Neben den politischen Gesprächen hatten die Niedersachsen noch viel Zeit, in einem interessanten Besuchsprogramm Land und Leute in der Steiermark kennen zu lernen. Die Besichtigung der im Kriege nicht zerstörten mittelalterlichen Stadt mit einem Besuch des Landeszeughauses, mit 32000 Waffen die größte Ausstellung dieser Art Europas, und die Fahrt im vor zwei Jahren fertig gestellten Lift hinauf sowie mit der Zahnradbahn wieder hinunter vom berühmten Grazer Uhrturm waren ebenso beeindruckend wie die Besichtigung des Schlosses Eggenberg oder der Burg Riegersburg, der Blick in die Schokoladenmanufaktur Zotter oder der Thermen Loipersdorf und Blumau, wo der österreichische Künstler Hundertwasser eine Anlage hingezaubert hat, die in Europa ihresgleichen sucht. Schließlich wollten die Gastgeber auch darauf hinweisen, dass die Steiermark und Niedersachsen eine große Gemeinsamkeit haben: Den wirtschaftlichen Schwerpunkt der Automobilindustrie. Das wurde beim Besuch der Firma Steyr-Daimler-Puch besonders deutlich.
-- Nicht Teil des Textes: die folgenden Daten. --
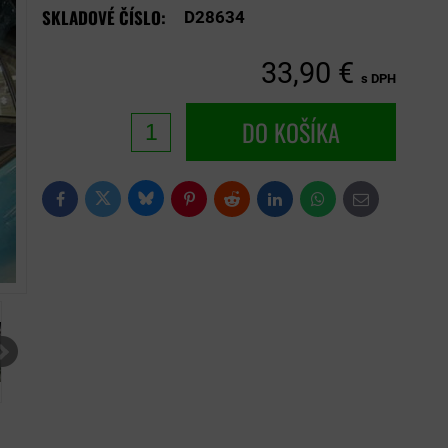
SKLADOVÉ ČÍSLO:
D28634
33,90 €
s DPH
DO KOŠÍKA
Bluesky
Twitter
Facebook
Pinterest
Reddit
LinkedIn
WhatsApp
E-
mail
Beim Besuchsprogramm ist es in Österreich genau so wie in Deutschland - die Gastgeber wollen ihr gesamtes spezielles Wissen und ihren Stolz auf das, was sie präsentieren, in epischer Breite darbieten. Dabei wäre oft weniger mehr gewesen. Aber die typische Gastfreundschaft der Österreicher, ihr Charme und die ausgezeichnete steierische Küche mit vorzüglichen Weinen machten alles wieder gut.

Das Wetter spielte in den ersten beiden Tagen leider nicht mit. Der bekannte „Salzburger Schnürlregen“ hatte sich über ganz Österreich ausgebreitet. Aber dann wurden die Niedersachsen in den beiden letzten Tagen von der Sonne, die aus allen Knopflöchern strahlte, doch noch entschädigt. Am Abschiedsabend im Buschenschank Assigal in Seggauberg hatte - wie auf Bestellung - ein Regenbogen quer über die steierischen Berge, wie er in dieser Intensität und Schönheit seit Jahren nicht mehr gesehen worden war, für Erstaunen und Begeisterung gesorgt.

Das Verhältnis innerhalb der niedersächsischen Parlamentariergruppe war auf der gesamten Reise außerordentlich harmonisch. Hier wurde das Wesen der Parlamentarischen Vereinigung in der Praxis gelebt: Es gibt hier keine Parteien und keine Fraktionen, es gibt Politiker, die nach ihrer politischen Einstellung Politik machen oder gemacht haben. Aber in dieser Vereinigung sind sie gute Kollegen, meistens sogar gute Freunde. Das Menschliche und das gemeinsame Engagement für unser Land Niedersachsen stehen im Vordergrund. Vor allem aber hat sich gerade bei einer solchen Reise gezeigt, dass ehemalige Landtagsabgeordnete nach ihrem Ausscheiden aus dem Landtag in der Vereinigung immer noch eine parlamentarische Heimat haben.

Ein großes Lob und ein herzlicher Dank gelten den Verantwortlichen dieser tadellos organisierten Auslandsreise mit Ulrich Biel an der Spitze, und ebenso der erfreulich unauffälligen, aber sehr fürsorglichen Reiseleitung von Sabine Sonntag. Dabei soll auf der Seite der österreichischen Gastgeber die Protokollchefin des Grazer Landtags, Barbara Writzl, nicht vergessen werden. Sie hat die niedersächsische Gäste von der ersten bis zur letzten Stunde hervorragend betreut und sich mit ihrem Engagement, ihrer Fürsorge und ihrer großen Liebenswürdigkeit ein besonders Lob verdient.